A survey by cybersecurity company Tripwire has found that, amid the growth of connected devices, many organisations are unprepared for IoT security risks.Tripwire conducted a survey of over 220 information security professionals who attended Black Hat USA 2016, with just 30 per cent of respondents stating that their organisations are prepared for the security risks associated with IoT devices.
Additionally, just 34 per cent of the respondents stated that they believe their organisations accurately track the number of IoT devices on their networks.
“The Internet of Things presents a clear weak spot for an increasing number of information security organisations,” Tim Erlin, Tripwire director of IT security and risk strategy, commented.
“As an industry, we need to address the security basics with the growing number of IoT devices in corporate networks. By ensuring these devices are securely configured, patched for vulnerabilities and being monitored consistently, we will go a long way in limiting the risks introduced.”
The survey also found that 78 per cent of respondents are concerned about the weaponisation of IoT devices in the use of DDoS attacks, while 47 per cent expect the number of IoT devices on their networks to increase by at least 30 per cent in 2017.
Meanwhile, only 11 per cent of the respondents consider DDoS attacks one of the top two security threats their organisations face.
“It wasn’t so long ago that home computer ‘zombie armies’ were the weapon of choice for a lot of cyber-attacks and denial of service attacks,” Dwayne Melancon, Tripwire chief technology officer and vice president of research and development, commented.

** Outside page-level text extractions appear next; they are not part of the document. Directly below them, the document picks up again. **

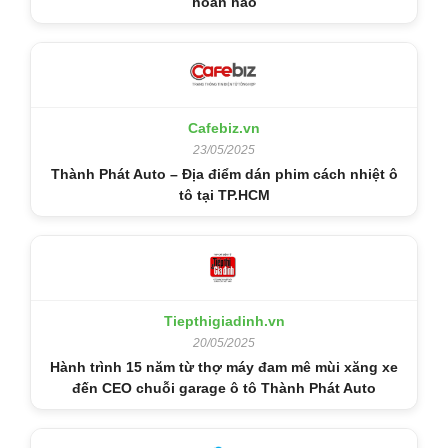
hoàn hảo
Cafebiz.vn
23/05/2025
Thành Phát Auto – Địa điểm dán phim cách nhiệt ô
tô tại TP.HCM
Tiepthigiadinh.vn
20/05/2025
Hành trình 15 năm từ thợ máy đam mê mùi xăng xe
đến CEO chuỗi garage ô tô Thành Phát Auto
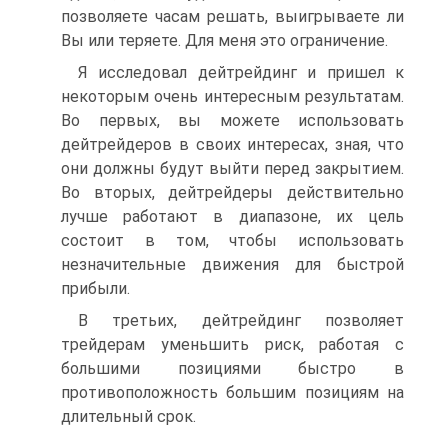
позволяете часам решать, выигрываете ли
Вы или теряете. Для меня это ограничение.
Я исследовал дейтрейдинг и пришел к
некоторым очень интересным результатам.
Во первых, вы можете использовать
дейтрейдеров в своих интересах, зная, что
они должны будут выйти перед закрытием.
Во вторых, дейтрейдеры действительно
лучше работают в диапазоне, их цель
состоит в том, чтобы использовать
незначительные движения для быстрой
прибыли.
В третьих, дейтрейдинг позволяет
трейдерам уменьшить риск, работая с
большими позициями быстро в
противоположность большим позициям на
длительный срок.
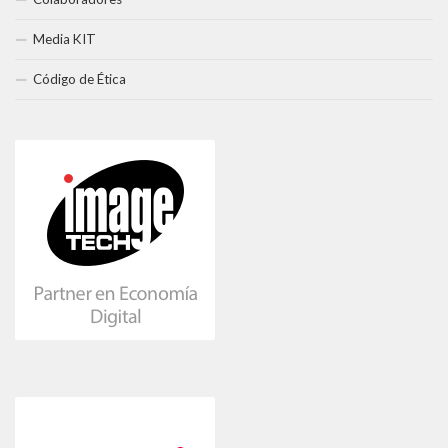
Media KIT
Código de Ética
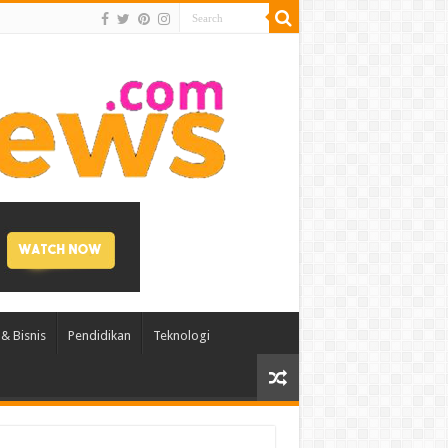
& Bisnis
Pendidikan
Teknologi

“It seems that security professionals see IoT devices as a sort of ‘zombie appliance army’ that’s worthy of great concern. That makes sense, since many of the current crop of IoT devices were created with low cost as a priority over security, making them easy targets.
“The large number of easily compromised devices will require a new approach if we are to secure our critical networks. Organisations must respond with low-cost, automated and highly resilient methods to successfully manage the security risk of these devices at scale.”